*Stored data*:
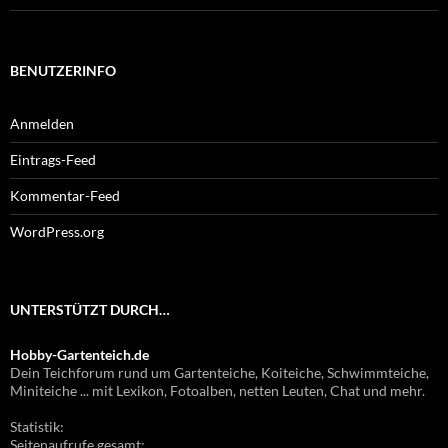
BENUTZERINFO
Anmelden
Eintrags-Feed
Kommentar-Feed
WordPress.org
UNTERSTÜTZT DURCH…
Hobby-Gartenteich.de
Dein Teichforum rund um Gartenteiche, Koiteiche, Schwimmteiche,
Miniteiche ... mit Lexikon, Fotoalben, netten Leuten, Chat und mehr.
Statistik:
Seitenaufrufe gesamt:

*Work required*:
Starting at the line that contains "WordPress.org", transcribe every line through the last line of the entries above, exactly, and nothing else.

*Completed exercise*:
WordPress.org
UNTERSTÜTZT DURCH…
Hobby-Gartenteich.de
Dein Teichforum rund um Gartenteiche, Koiteiche, Schwimmteiche,
Miniteiche ... mit Lexikon, Fotoalben, netten Leuten, Chat und mehr.
Statistik:
Seitenaufrufe gesamt:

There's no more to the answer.